Tournée

La chaîne de télévision Arte a récemment diffusé le film de Mathieu Amalric « Tournée », prix de la mise en scène au Festival de Cannes en 2010.

 « Elles », c’est une troupe de femmes américaines intitulée « Cabaret New Burlesque ». Elles sont plutôt potelées, plus toutes jeunes, ne correspondent pas aux canons de la beauté qu’on attend de strip-teaseuses. Pourtant, leur spectacle consiste à montrer leurs corps, maquillés et tatoués à l’extrême, dans le mouvement de la danse, de la musique et du chant. Elles sont pleines d’énergie, d’humour et de féminité.

 Lui, Joachim Zand (Mathieu Amalric lui-même) est leur producteur. Il a fui la France il y a quelques années à la suite d’embrouilles pour refaire sa vie aux Etats-Unis. Il a convaincu la troupe de faire une tournée dans son pays natal, commençant par les ports, Le Havre, Nantes, La Rochelle, Toulon et s’achevant à Paris. Mais l’étape parisienne ne se fera pas. La salle promise lui est finalement refusée. Ses efforts désespérés pour trouver une solution de rechange se heurtent au refus haineux de ses associés d’autrefois. Sa vie affective elle-même est un désastre : ex-fiancée hostile, enfants sur une autre longueur d’onde.

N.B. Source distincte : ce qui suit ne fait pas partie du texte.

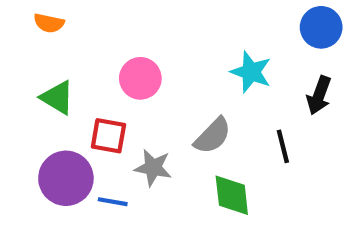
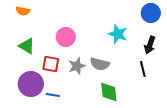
gray semicircle: (213, 136) -> (100, 64), turned 60
black line: (283, 146) -> (143, 69), moved
gray star: (153, 168) -> (77, 66), moved, turned -30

 A l’exubérance baroque des femmes de la troupe, à leur goût de vivre ici et maintenant sans souci du lendemain s’oppose la personnalité inquiète, tendue, flambeuse de Joaquim. Ce qui les unit, c’est le spectacle. Amalric cite Colette : « l’illusion de vivre très vite, d’avoir chaud, de travailler, de ne penser guère, de n’emporter avec nous ni regret, ni remords, ni souvenir ».

 Joaquim donne en permanence l’impression de vivre sur le fil du rasoir, jusqu’à sembler proche parfois du suicide. Mais il se remplit de l’énergie des femmes, celles de la troupe et celles qu’il rencontre par hasard. A une station service d’autoroute, il demande à la caissière de couper la musique d’ambiance – sa phobie, dans les hôtels, les restaurants et dans tous lieux publics. Il s’en suit une discussion toute en humanité entre l’homme et la femme séparés par l’hygiaphone.

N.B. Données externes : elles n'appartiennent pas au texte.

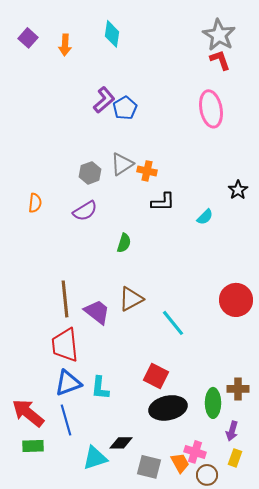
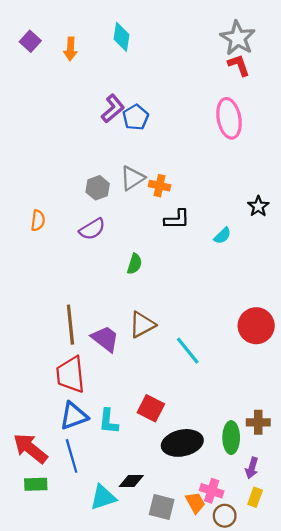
red square: (156, 376) -> (151, 408), moved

 « Tournée » est un film puissamment original, qui nous dit que les femmes savent mieux que les hommes donner un sens à leur vie en savourant chaque moment comme si c’était le dernier. Au lieu de s’achever par un spectacle triomphal à Paris, la troupe échoue dans un hôtel désaffecté au bord de la mer. Il y aurait lieu de se désespérer. Mais : Champagne !

Mathieu Amalric avec la troupe Cabaret New Burlesque

Amour

 

Jean-Louis Trintignant et Emmanuelle Riva dans « Amour »

Dans « Amour », Palme d’Or au Festival de Cannes, Michael Haneke dresse l’impressionnant portrait d’un couple âgé confronté à la déchéance et à la mort.

 Georges (Jean-Louis Trintignant) et Anne (Emmanuelle Riva) sont un couple d’octogénaires apparemment heureux. Ils ont visiblement une immense tendresse l’un pour l’autre. Ils sont habités par une passion commune, celle de la musique, qu’ils ont aussi transmise à leur fille Eva (Isabelle Huppert). Mais ils ne semblent guère avoir d’amis et vivent dans un appartement bourgeois parisien, luxueux en apparence, vide et décati en réalité. Il va s’y jouer un drame en huis-clos.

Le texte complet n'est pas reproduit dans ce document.